**Given information:**

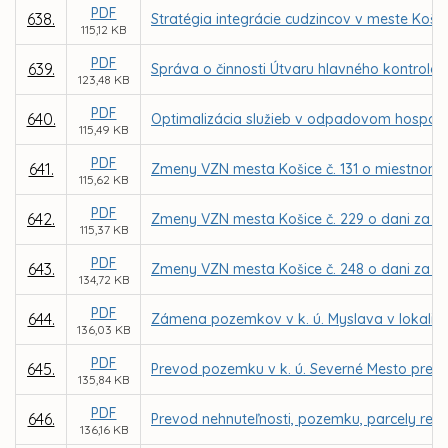
PDF
638.
Stratégia integrácie cudzincov v meste Košic
115,12 KB
PDF
639.
Správa o činnosti Útvaru hlavného kontroló
123,48 KB
PDF
640.
Optimalizácia služieb v odpadovom hospodár
115,49 KB
PDF
641.
Zmeny VZN mesta Košice č. 131 o miestnom
115,62 KB
PDF
642.
Zmeny VZN mesta Košice č. 229 o dani za u
115,37 KB
PDF
643.
Zmeny VZN mesta Košice č. 248 o dani za už
134,72 KB
PDF
644.
Zámena pozemkov v k. ú. Myslava v lokalit
136,03 KB
PDF
645.
Prevod pozemku v k. ú. Severné Mesto pre M
135,84 KB
PDF
646.
Prevod nehnuteľnosti, pozemku, parcely regi
136,16 KB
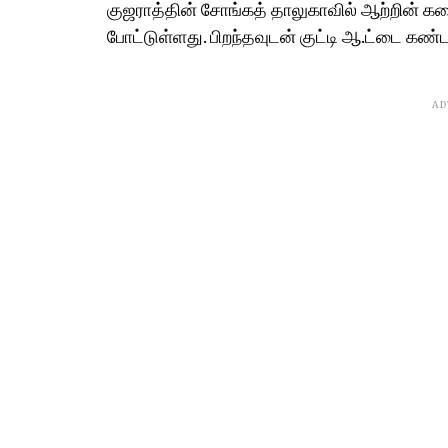
குஜராத்தின் சோங்கத் தாலுகாவில் ஆற்றின் கரை
போட்டுள்ளது. பிறந்தவுடன் குட்டி ஆ.ட்டை கண்ட
AD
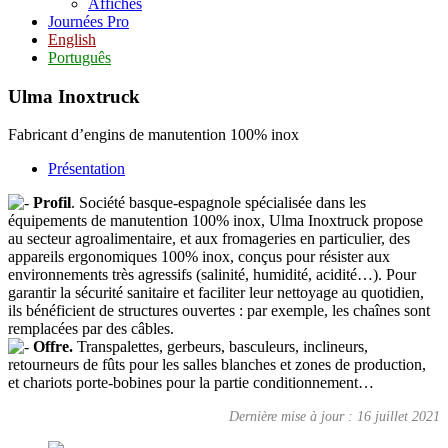
Affiches
Journées Pro
English
Português
Ulma Inoxtruck
Fabricant d’engins de manutention 100% inox
Présentation
Profil
. Société basque-espagnole spécialisée dans les
équipements de manutention 100% inox, Ulma Inoxtruck propose
au secteur agroalimentaire, et aux fromageries en particulier, des
appareils ergonomiques 100% inox, conçus pour résister aux
environnements très agressifs (salinité, humidité, acidité…). Pour
garantir la sécurité sanitaire et faciliter leur nettoyage au quotidien,
ils bénéficient de structures ouvertes : par exemple, les chaînes sont
remplacées par des câbles.
Offre.
Transpalettes, gerbeurs, basculeurs, inclineurs,
retourneurs de fûts pour les salles blanches et zones de production,
et chariots porte-bobines pour la partie conditionnement…
Dernière mise à jour : 16 juillet 2021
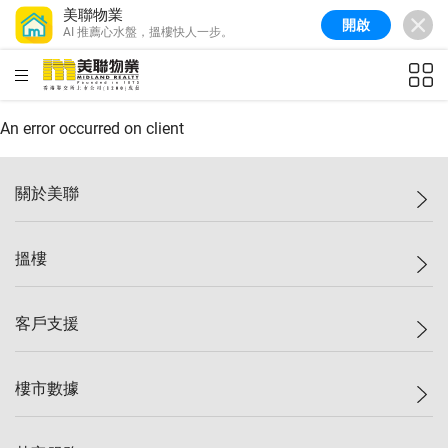
美聯物業
開啟
AI 推薦心水盤，搵樓快人一步。
美聯信心指數
77.1
較上週
0.7%
較上月
-0.4%
(
03/08/2026
)
HKD
ft²
全港樓價指數
149.1
較上週
0%
較上月
0.4%
(
03/08/2026
)
An error occurred on client
港島樓價指數
157.4
較上週
-0.3%
較上月
-0.8%
(
03/08/2026
)
關於美聯
九龍樓價指數
156.4
較上週
-0.1%
較上月
0.3%
(
03/08/2026
)
美聯集團
搵樓
新界樓價指數
134.8
較上週
0.1%
較上月
0.9%
(
03/08/2026
)
投資者關係
美聯信心指數
77.1
較上週
0.7%
較上月
-0.4%
(
03/08/2026
)
集團動態
一手新盤
客戶支援
人才招募
二手盤
網站地圖
上車
自助放盤
樓市數據
減價
專業代理
低水
分行網絡
樓價指數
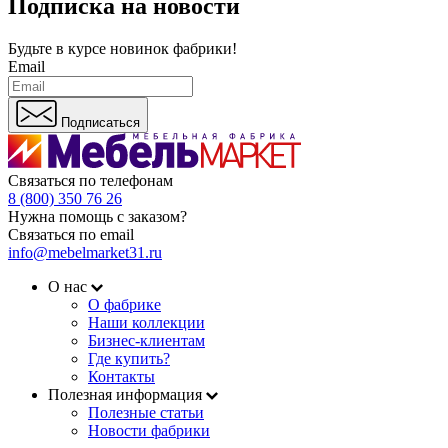
Подписка на новости
Будьте в курсе
новинок фабрики!
Email
Подписаться
Связаться по телефонам
8 (800) 350 76 26
Нужна помощь с заказом?
Связаться по email
info@mebelmarket31.ru
О нас
О фабрике
Наши коллекции
Бизнес-клиентам
Где купить?
Контакты
Полезная информация
Полезные статьи
Новости фабрики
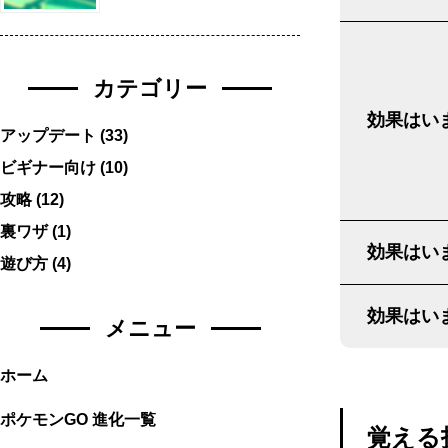
カテゴリー
効果はいま
アップデート
(33)
ビギナー向け
(10)
攻略
(12)
裏ワザ
(1)
効果はいま
遊び方
(4)
効果はいま
メニュー
ホーム
ポケモンGO 進化一覧
覚える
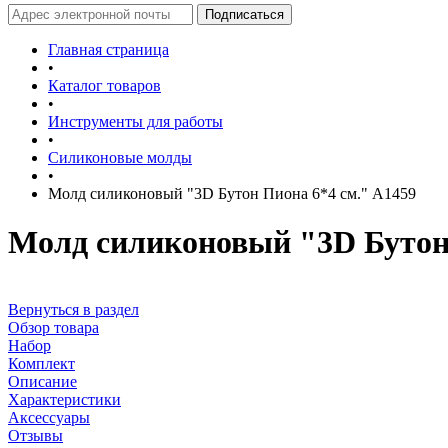
Главная страница
•
Каталог товаров
•
Инструменты для работы
•
Силиконовые молды
•
Молд силиконовый "3D Бутон Пиона 6*4 см." А1459
Молд силиконовый "3D Бутон 
Вернуться в раздел
Обзор товара
Набор
Комплект
Описание
Характеристики
Аксессуары
Отзывы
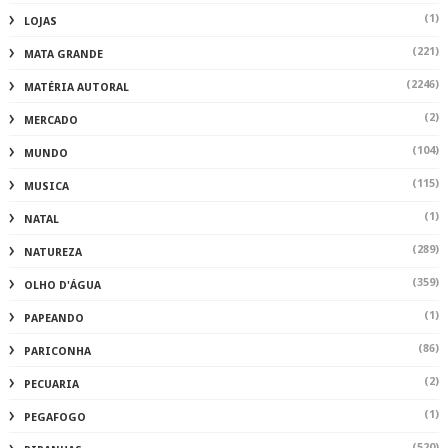
(1)
LOJAS
(221)
MATA GRANDE
(2246)
MATÉRIA AUTORAL
(2)
MERCADO
(104)
MUNDO
(115)
MUSICA
(1)
NATAL
(289)
NATUREZA
(359)
OLHO D'ÁGUA
(1)
PAPEANDO
(86)
PARICONHA
(2)
PECUARIA
(1)
PEGAFOGO
(520)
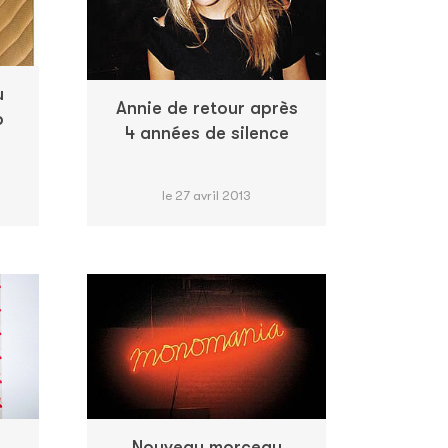
u
Annie de retour après
o
4 années de silence
le 27 avril 2013
Nouveau morceau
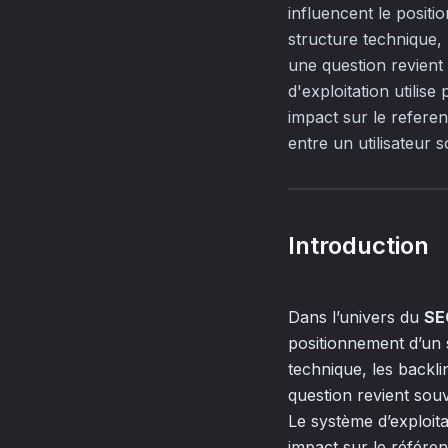
influencent le positi
structure technique, 
une question revient
d'exploitation utili
impact sur le referen
entre un utilisateur 
Introduction
Dans l’univers du
SE
positionnement d’un s
technique, les backli
question revient sou
Le système d’exploit
impact sur le référe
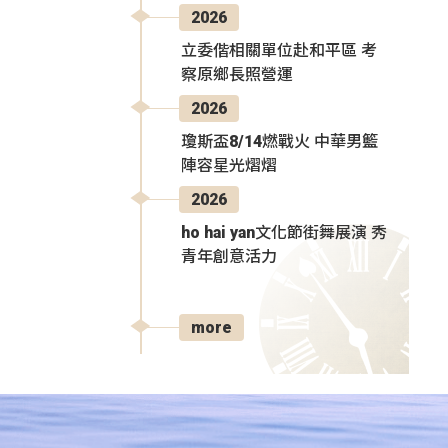
2026
立委偕相關單位赴和平區 考
察原鄉長照營運
2026
瓊斯盃8/14燃戰火 中華男籃
陣容星光熠熠
2026
ho hai yan文化節街舞展演 秀
青年創意活力
more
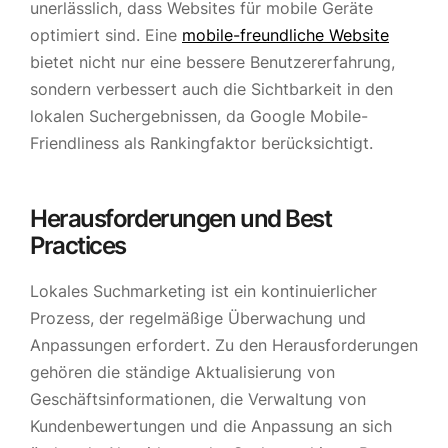
unerlässlich, dass Websites für mobile Geräte
optimiert sind. Eine
mobile-freundliche Website
bietet nicht nur eine bessere Benutzererfahrung,
sondern verbessert auch die Sichtbarkeit in den
lokalen Suchergebnissen, da Google Mobile-
Friendliness als Rankingfaktor berücksichtigt.
Herausforderungen und Best
Practices
Lokales Suchmarketing ist ein kontinuierlicher
Prozess, der regelmäßige Überwachung und
Anpassungen erfordert. Zu den Herausforderungen
gehören die ständige Aktualisierung von
Geschäftsinformationen, die Verwaltung von
Kundenbewertungen und die Anpassung an sich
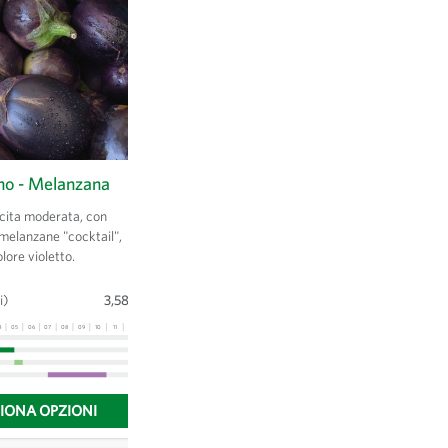
o - Melanzana
Baquieu - Lattuga a cappucio
invernale
scita moderata, con
melanzane "cocktail",
Piccolo cappuccio rosso. Varietà
lore violetto.
adatta alla coltivazione invernale o a
semina di inizio anno.
i)
3,58 €
Busta
(0.5 g)
3,21 €
4
05
06
07
08
09
10
11
12
13
01
02
03
04
05
06
07
08
09
10
11
12
13
ZIONA OPZIONI
SELEZIONA OPZIONI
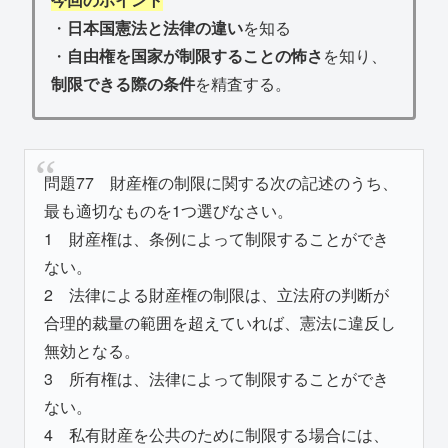
・
日本国憲法と法律の違い
を知る
・
自由権を国家が制限することの怖さ
を知り、
制限できる際の条件
を精査する。
問題77 財産権の制限に関する次の記述のうち、
最も適切なものを1つ選びなさい。
1 財産権は、条例によって制限することができ
ない。
2 法律による財産権の制限は、立法府の判断が
合理的裁量の範囲を超えていれば、憲法に違反し
無効となる。
3 所有権は、法律によって制限することができ
ない。
4 私有財産を公共のために制限する場合には、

**Exercise prompt:** Retype all the data exactly; skip the pictures.

**Exercise response:**
PDF
638.
Stratégia integrácie cudzincov v meste Košic
115,12 KB
PDF
639.
Správa o činnosti Útvaru hlavného kontroló
123,48 KB
PDF
640.
Optimalizácia služieb v odpadovom hospodár
115,49 KB
PDF
641.
Zmeny VZN mesta Košice č. 131 o miestnom
115,62 KB
PDF
642.
Zmeny VZN mesta Košice č. 229 o dani za u
115,37 KB
PDF
643.
Zmeny VZN mesta Košice č. 248 o dani za už
134,72 KB
PDF
644.
Zámena pozemkov v k. ú. Myslava v lokalit
136,03 KB
PDF
645.
Prevod pozemku v k. ú. Severné Mesto pre M
135,84 KB
PDF
646.
Prevod nehnuteľnosti, pozemku, parcely regi
136,16 KB
குஜராத்தின் சோங்கத் தாலுகாவில் ஆற்றின் கரை
போட்டுள்ளது. பிறந்தவுடன் குட்டி ஆ.ட்டை கண்ட
AD
Affiches
Journées Pro
English
Português
Ulma Inoxtruck
Fabricant d’engins de manutention 100% inox
Présentation
Profil
. Société basque-espagnole spécialisée dans les
équipements de manutention 100% inox, Ulma Inoxtruck propose
au secteur agroalimentaire, et aux fromageries en particulier, des
appareils ergonomiques 100% inox, conçus pour résister aux
environnements très agressifs (salinité, humidité, acidité…). Pour
garantir la sécurité sanitaire et faciliter leur nettoyage au quotidien,
ils bénéficient de structures ouvertes : par exemple, les chaînes sont
remplacées par des câbles.
Offre.
Transpalettes, gerbeurs, basculeurs, inclineurs,
retourneurs de fûts pour les salles blanches et zones de production,
et chariots porte-bobines pour la partie conditionnement…
Dernière mise à jour : 16 juillet 2021
美聯物業
開啟
AI 推薦心水盤，搵樓快人一步。
美聯信心指數
77.1
較上週
0.7%
較上月
-0.4%
(
03/08/2026
)
HKD
ft²
全港樓價指數
149.1
較上週
0%
較上月
0.4%
(
03/08/2026
)
An error occurred on client
港島樓價指數
157.4
較上週
-0.3%
較上月
-0.8%
(
03/08/2026
)
關於美聯
九龍樓價指數
156.4
較上週
-0.1%
較上月
0.3%
(
03/08/2026
)
美聯集團
搵樓
新界樓價指數
134.8
較上週
0.1%
較上月
0.9%
(
03/08/2026
)
投資者關係
美聯信心指數
77.1
較上週
0.7%
較上月
-0.4%
(
03/08/2026
)
集團動態
一手新盤
客戶支援
人才招募
二手盤
網站地圖
上車
自助放盤
樓市數據
減價
專業代理
低水
分行網絡
樓價指數
Подписка на новости
Будьте в курсе
новинок фабрики!
Email
Подписаться
Связаться по телефонам
8 (800) 350 76 26
Нужна помощь с заказом?
Связаться по email
info@mebelmarket31.ru
О нас
О фабрике
Наши коллекции
Бизнес-клиентам
Где купить?
Контакты
Полезная информация
Полезные статьи
Новости фабрики
カテゴリー
効果はいま
アップデート
(33)
ビギナー向け
(10)
攻略
(12)
裏ワザ
(1)
効果はいま
遊び方
(4)
効果はいま
メニュー
ホーム
ポケモンGO 進化一覧
覚える
Главная страница
•
Каталог товаров
•
Инструменты для работы
•
Силиконовые молды
•
Молд силиконовый "3D Бутон Пиона 6*4 см." А1459
Молд силиконовый "3D Бутон 
Вернуться в раздел
Обзор товара
Набор
Комплект
Описание
Характеристики
Аксессуары
Отзывы
(1)
LOJAS
(221)
MATA GRANDE
(2246)
MATÉRIA AUTORAL
(2)
MERCADO
(104)
MUNDO
(115)
MUSICA
(1)
NATAL
(289)
NATUREZA
(359)
OLHO D'ÁGUA
(1)
PAPEANDO
(86)
PARICONHA
(2)
PECUARIA
(1)
PEGAFOGO
(520)
u
Annie de retour après
o
4 années de silence
le 27 avril 2013
Nouveau morceau
influencent le positi
structure technique, 
une question revient
d'exploitation utili
impact sur le referen
entre un utilisateur 
Introduction
Dans l’univers du
SE
positionnement d’un s
technique, les backli
question revient sou
Le système d’exploit
impact sur le référe
2026
立委偕相關單位赴和平區 考
察原鄉長照營運
2026
瓊斯盃8/14燃戰火 中華男籃
陣容星光熠熠
2026
ho hai yan文化節街舞展演 秀
青年創意活力
more
unerlässlich, dass Websites für mobile Geräte
optimiert sind. Eine
mobile-freundliche Website
bietet nicht nur eine bessere Benutzererfahrung,
sondern verbessert auch die Sichtbarkeit in den
lokalen Suchergebnissen, da Google Mobile-
Friendliness als Rankingfaktor berücksichtigt.
Herausforderungen und Best
Practices
Lokales Suchmarketing ist ein kontinuierlicher
Prozess, der regelmäßige Überwachung und
Anpassungen erfordert. Zu den Herausforderungen
gehören die ständige Aktualisierung von
Geschäftsinformationen, die Verwaltung von
Kundenbewertungen und die Anpassung an sich
o - Melanzana
Baquieu - Lattuga a cappucio
invernale
scita moderata, con
melanzane "cocktail",
Piccolo cappuccio rosso. Varietà
lore violetto.
adatta alla coltivazione invernale o a
semina di inizio anno.
i)
3,58 €
Busta
(0.5 g)
3,21 €
4
05
06
07
08
09
10
11
12
13
01
02
03
04
05
06
07
08
09
10
11
12
13
ZIONA OPZIONI
SELEZIONA OPZIONI
・
日本国憲法と法律の違い
を知る
・
自由権を国家が制限することの怖さ
を知り、
制限できる際の条件
を精査する。
問題77 財産権の制限に関する次の記述のうち、
最も適切なものを1つ選びなさい。
1 財産権は、条例によって制限することができ
ない。
2 法律による財産権の制限は、立法府の判断が
合理的裁量の範囲を超えていれば、憲法に違反し
無効となる。
3 所有権は、法律によって制限することができ
ない。
4 私有財産を公共のために制限する場合には、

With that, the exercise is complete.